*EXERCISE OBJECTIVE*:
Please copy each line of the listing below in which the word "RECEIVE" appears.

** DATA TO EXAMINE follows **

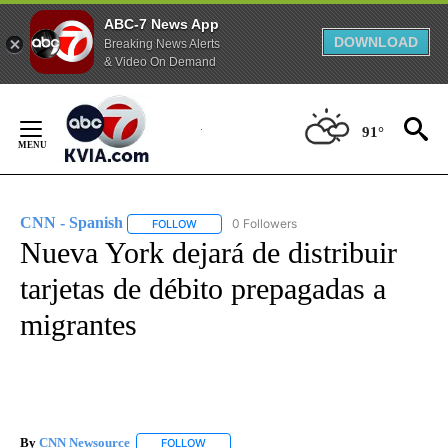
ABC-7 News App
DOWNLOAD
Breaking News Alerts
& Video On Demand
Skip
to
91°
Content
CNN - Spanish
0 Followers
FOLLOW
FOLLOW "CNN - SPANISH" TO RECEIVE NOTIFI
Nueva York dejará de distribuir
tarjetas de débito prepagadas a
migrantes
By
CNN Newsource
FOLLOW
FOLLOW "" TO RECEIVE NOTIFICATIONS ABOU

** End of DATA TO EXAMINE **

*ANSWER SPACE*:
FOLLOW "CNN - SPANISH" TO RECEIVE NOTIFI
FOLLOW "" TO RECEIVE NOTIFICATIONS ABOU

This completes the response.